A leitura da primeira edição do título garante um Coates mais focado do que sua estreia em Pantera Negra – Uma nação sobre seus pés e com uma equipe com Leinil Francis Yu e seu estilo cinematográfico de desenhar, a arte-final de Gerry Alanguilan e as cores de Sunny Gho, dá a esta edição de estreia uma perfeita arrumação de casa em relação ao personagem. As marcas do Império Secreto, com Steve Rogers como o líder supremo da Hydra, são problematizadas em suas consequências. Coates aborda as repercussões na reputação de Steve e no mundo em geral, tecendo linhas narrativas do atual clima político norte-americano, da violência armada e da questão de “O que significa ser um americano em 2018?”.
O arco Inverno na América mergulha nas implicações políticas e sutilezas afins, em uma narrativa cheia de ação, mas com momentos reflexivos do personagem. Um exército de Bazucas, supervilão metade cyborg, metade supersoldado, obcecado pelo Vietnã, criado por Frank Miller em Demolidor, ataca um protesto entre “nostálgicos” da Hydra e manifestantes antifascistas. Capitão América, Bucky Barnes e uma envelhecida Sharon Carter enfrentam o grupo e partem a resolver quem está por trás daqueles cyborgs.

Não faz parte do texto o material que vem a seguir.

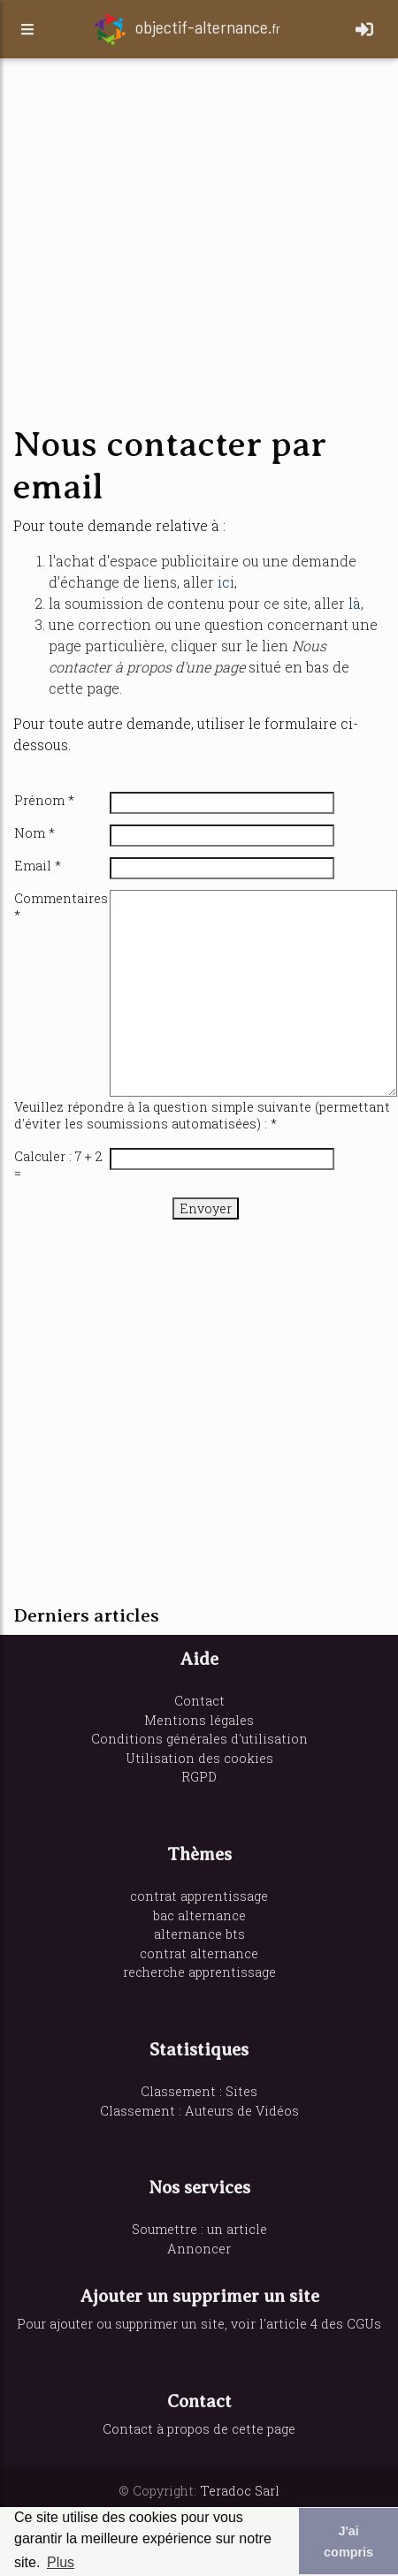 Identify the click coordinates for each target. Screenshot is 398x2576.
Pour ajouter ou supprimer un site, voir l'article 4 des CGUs (199, 2323)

O confronto com os bazucas centra a ação deste primeiro número. Mas há momentos que merecem destaque como o assessor para a defesa da Presidência, General Thaddeus Ross, cujo diálogo reflete muito o que ocorre nos EUA, após a queda da Hydra. Entre as conversas com Ross, cenas íntimas com Sharon e uns monólogos como textos de apoio, a narrativa avança de forma lenta, o que parece ser marca do roteirista, em referência a outros trabalhos. No entanto, ir devagar não significa que o autor não sabe para onde está indo, está construindo um bom quebra-cabeça como proposta.
O primeiro número desta nova série do Capitão América não há só ação, como podemos ver. Temos uma profunda reflexão sobre o poder, a corrupção e o que tudo isso significa dentro do ” sonho americano”. Um sonho que está se tornando pesadelo, a Hydra anteriormente conquistou o país, servindo da imagem de Steve Rogers. Ao ser derrotada, a a corporação deixou partidários e ninguém confia em ninguém e confia menos no Capitão América. É o mundo da pós-verdade e das notícias falsas, um mundo onde a história oficial prevalece sobre a história verdadeira e onde muitos se perguntam qual é o caminho a seguir e qual é o seu lugar neste novo mundo. E Coates transforma o icônico personagem num catalizador desse posicionamento político e social que os EUA vive hoje, como um atirador na linha de frente no “garoto novo em Washington”, a quem ele não menciona diretamente, mas todos sabemos quem ele é.
A arte está nas mãos do filipino Yu, que melhora a cada ano. Um dos poucos desenhistas que hoje tem um estilo próprio identificável e é capaz de narrar com cenas de ação e diálogos. Destaca-se sobretudo na representação dos rostos, onde enaltece a envelhecida Sharon Carter, com suas rugas após anos de luta. Seu traço transmite a seriedade que Coates imprime a seus roteiros, onde não há espaço para frivolidades ou piadas. Uma outra menção são as capas de Alex Ross, que faz com que seja uma daquelas séries que vale a pena colecionar.
Em resumo, a série Capitão América merece ser acompanhada, e com essa edição que a Panini traz, no formato americano, com preço bacana e uma narrativa de peso, que exige um bom espírito crítico, mais ainda. Recomendamos pelo que já foi exposto no review, mas em especial, pelo questionamento de quem somos e para onde estamos indo.